The beliefs we have about ourselves, about what we should have
accomplished, about how we should behave, about what a mother, family,
or wife is determine whether we are satisfied with ourselves and ultimately
whether we love and accept ourselves. Many women feel frustration and
even self-hatred or at least disappointment surrounding their roles as wives,
lovers, career women, and mothers. They hold themselves to standards that
are based on rules. These rules are based on beliefs about what a woman
is.
Women do have a quest at this time in our culture. It is the quest to fully
embrace their feminine nature, learning how to value themselves as women
and heal the deep wound of the feminine.[i]
What is the deep wound of the feminine? For at least over 4500 years,
women, most particularly, woman's sexuality, has been the domain of the
men in their lives; whether it be fathers, brothers, husbands, lovers, or even
judges. I am not launching a feminist tirade, but it is critical to acknowledge
where we've come from and what the past was like for women who came
before us.
Each individual is birthed from the societal stew yet our lives are our own
expression and responsibility. Part of being an adult is to learn how to stop
blaming others and start manifesting ourselves, but this may be hard to do
unless we carefully examine what we believe, where we came from, and
how these two things relate to each other.
I use the illustration of the stew because a stew has distinct ingredients yet
they all influence each other either through dominating flavoring or in more
subtle ways. All the ingredients take up the properties of everything that is in
the stew.

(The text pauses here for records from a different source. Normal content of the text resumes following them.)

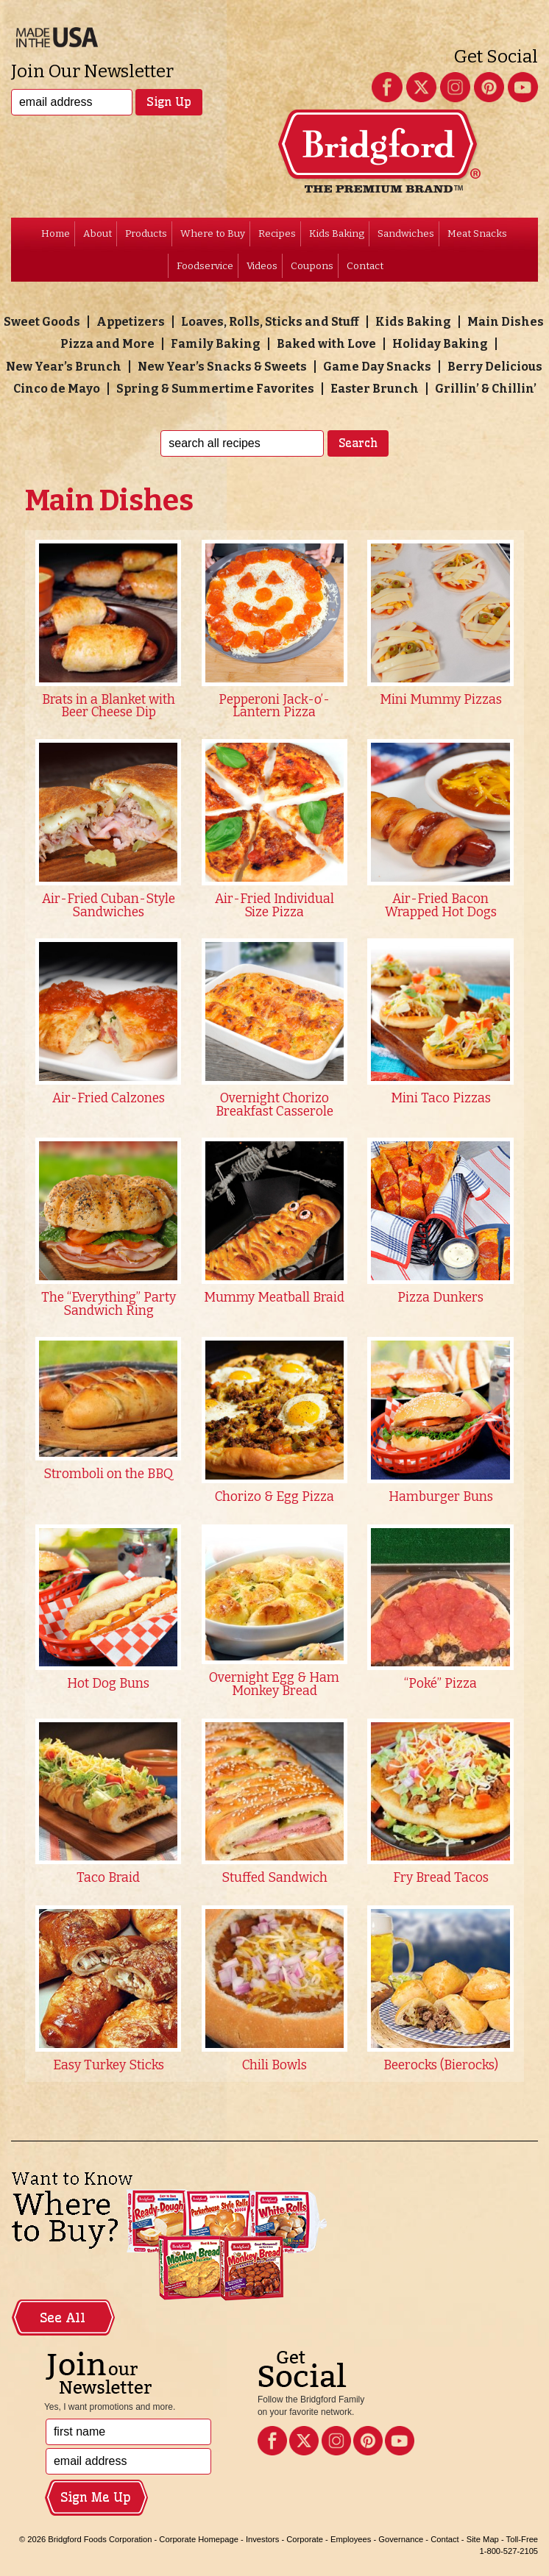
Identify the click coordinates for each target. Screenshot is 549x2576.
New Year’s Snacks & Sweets (222, 367)
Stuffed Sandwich (274, 1877)
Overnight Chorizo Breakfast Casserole (274, 1105)
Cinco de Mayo (56, 389)
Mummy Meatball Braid (274, 1297)
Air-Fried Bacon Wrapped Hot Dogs (441, 905)
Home (55, 233)
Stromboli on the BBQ (108, 1474)
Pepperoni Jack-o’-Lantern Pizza (274, 706)
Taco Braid (108, 1877)
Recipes (277, 233)
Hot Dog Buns (108, 1683)
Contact (365, 266)
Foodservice (205, 266)
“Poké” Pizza (440, 1683)
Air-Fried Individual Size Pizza (274, 905)
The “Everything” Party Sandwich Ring (108, 1304)
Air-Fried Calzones (108, 1098)
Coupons (312, 266)
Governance (400, 2539)
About (97, 233)
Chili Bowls (274, 2065)
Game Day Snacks (377, 367)
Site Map (483, 2539)
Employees (350, 2539)
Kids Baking (336, 233)
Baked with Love (326, 344)
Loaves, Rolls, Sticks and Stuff (270, 322)
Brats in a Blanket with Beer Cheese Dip (108, 706)
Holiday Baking (440, 344)
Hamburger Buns (441, 1497)
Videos (262, 266)
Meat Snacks (477, 233)
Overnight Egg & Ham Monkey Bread (274, 1684)
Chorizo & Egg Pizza (274, 1497)
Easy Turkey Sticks (108, 2065)
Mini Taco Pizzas (441, 1098)
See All (62, 2318)
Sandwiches (406, 233)
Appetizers (130, 322)
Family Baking (216, 344)
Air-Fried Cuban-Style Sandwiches (108, 905)
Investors (262, 2539)
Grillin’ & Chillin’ (485, 389)
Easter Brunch (374, 389)
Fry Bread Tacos (441, 1877)
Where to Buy (212, 233)
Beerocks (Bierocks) (440, 2065)
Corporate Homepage (198, 2539)
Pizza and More (107, 344)
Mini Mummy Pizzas (441, 699)
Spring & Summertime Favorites (215, 389)
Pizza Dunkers (440, 1297)
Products (146, 233)
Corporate (304, 2539)
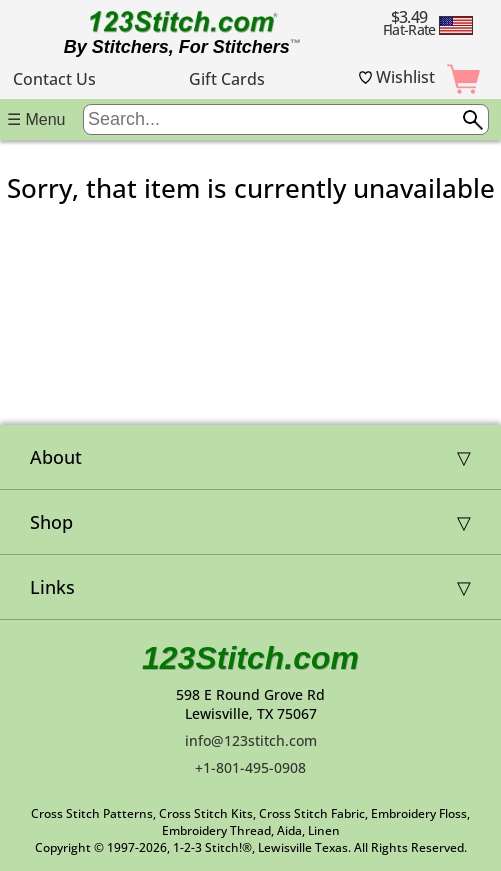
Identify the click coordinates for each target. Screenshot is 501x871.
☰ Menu (36, 119)
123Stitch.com (250, 658)
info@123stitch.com (251, 740)
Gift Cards (227, 79)
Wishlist (397, 77)
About (56, 457)
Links (52, 587)
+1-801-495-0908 (250, 767)
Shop (51, 522)
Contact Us (54, 79)
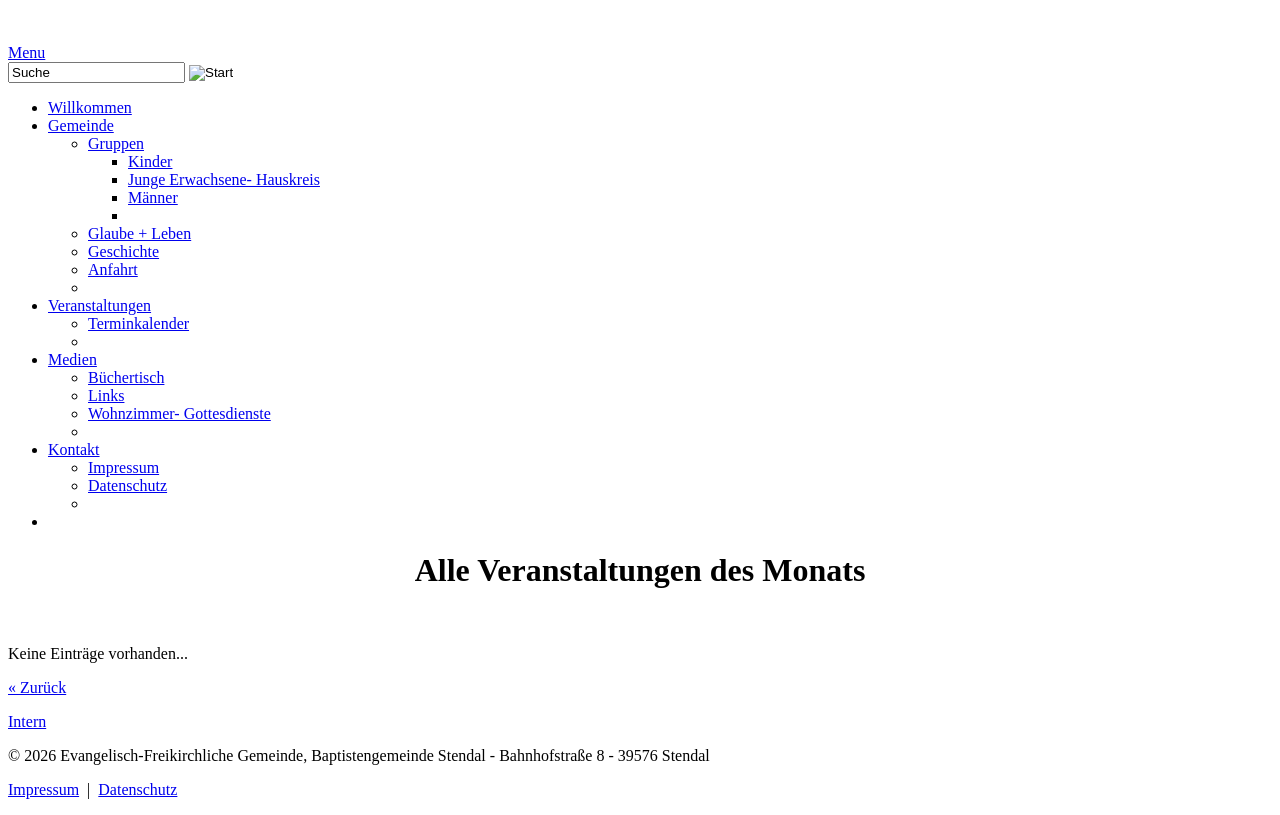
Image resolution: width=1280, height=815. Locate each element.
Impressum (43, 789)
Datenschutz (137, 789)
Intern (27, 721)
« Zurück (37, 687)
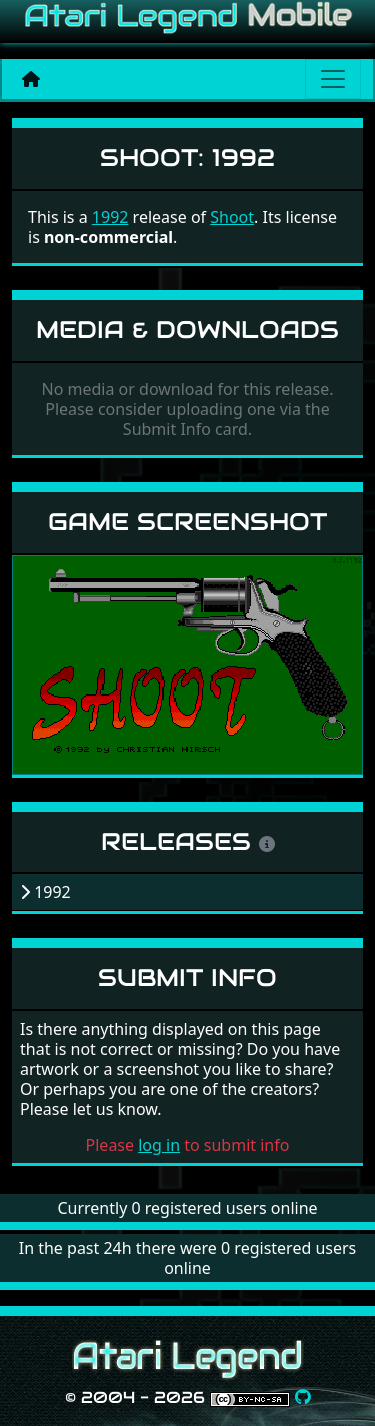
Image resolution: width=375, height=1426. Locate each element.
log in (159, 1145)
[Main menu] (333, 79)
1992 (110, 217)
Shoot (232, 217)
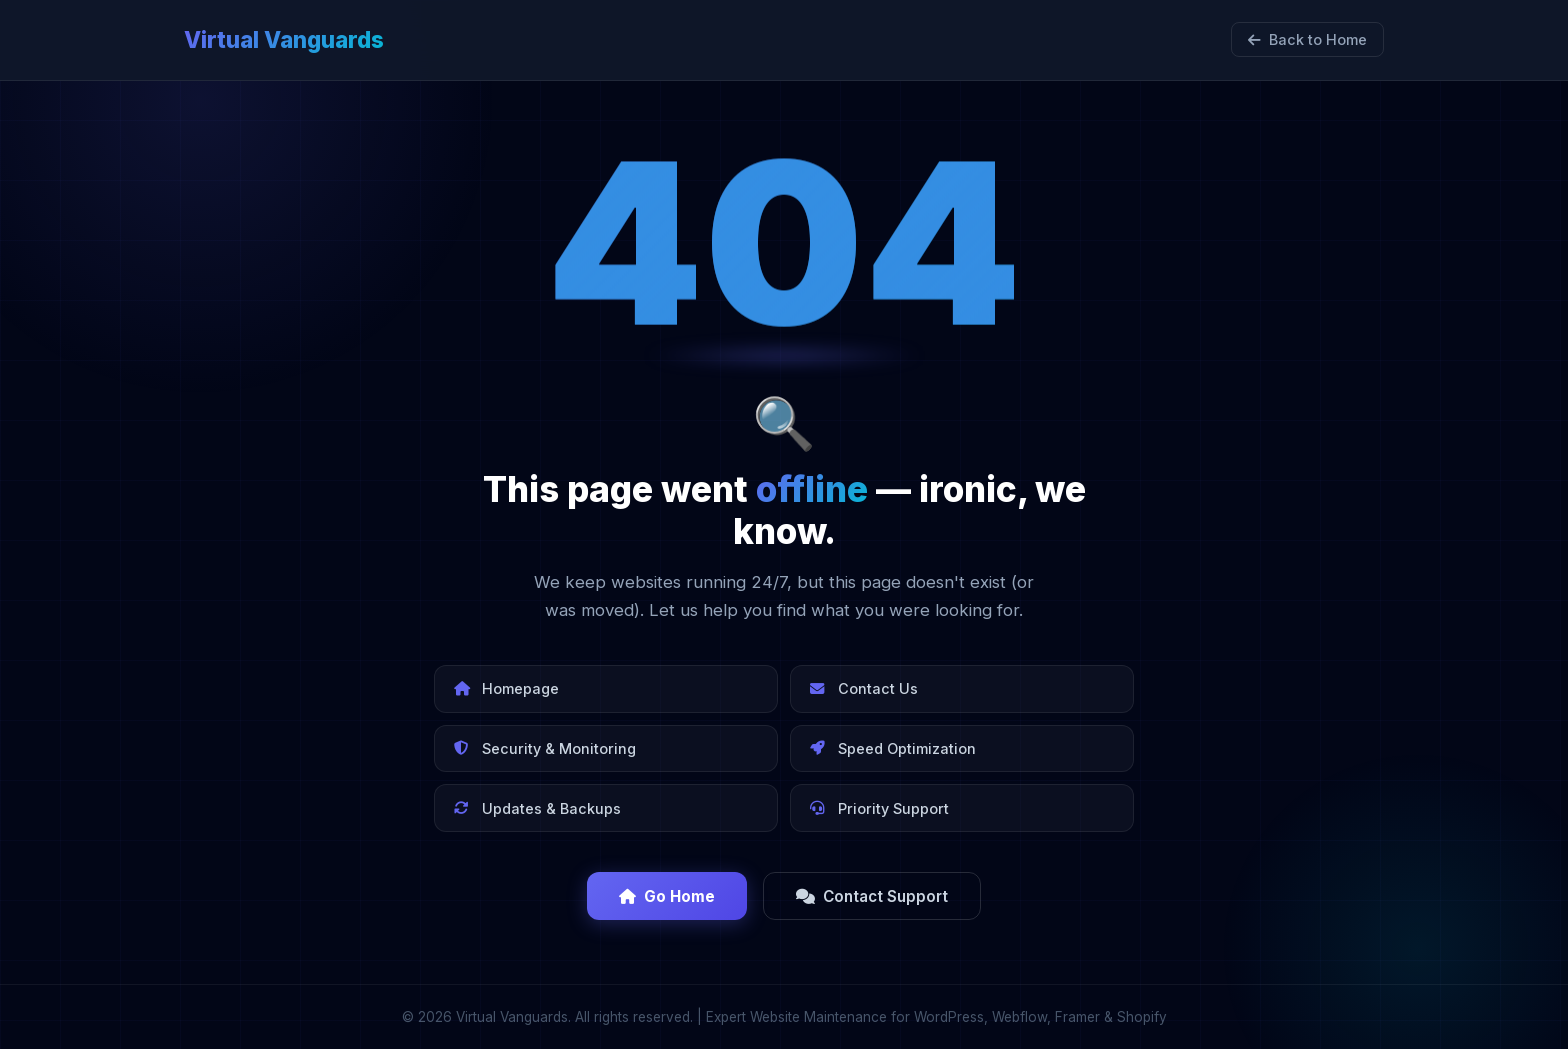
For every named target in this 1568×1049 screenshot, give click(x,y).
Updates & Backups (537, 808)
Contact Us (864, 688)
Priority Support (879, 808)
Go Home (667, 896)
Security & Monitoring (545, 748)
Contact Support (872, 896)
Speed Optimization (893, 748)
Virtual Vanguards (284, 39)
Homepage (506, 688)
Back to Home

The properties from our societal stew linger in our minds acting
like silent partners - governing our lives (our subconscious mind).
Can you name something you did in the last week but now you have no idea
why you did it?
Or did you do something you swore you wouldn't do, but did?
When we take action and make decisions that later baffle us, it is often our
silent partner who made the decision for us. Our silent partner believed it
was acting in our best interests. It acted for our own survival, to avoid a
more painful outcome, or to support subtle - yet critical beliefs we hold.
Our silent partner is running around, behind our backs, shaping our lives into
something that we later say, "This isn't how I thought my life would be."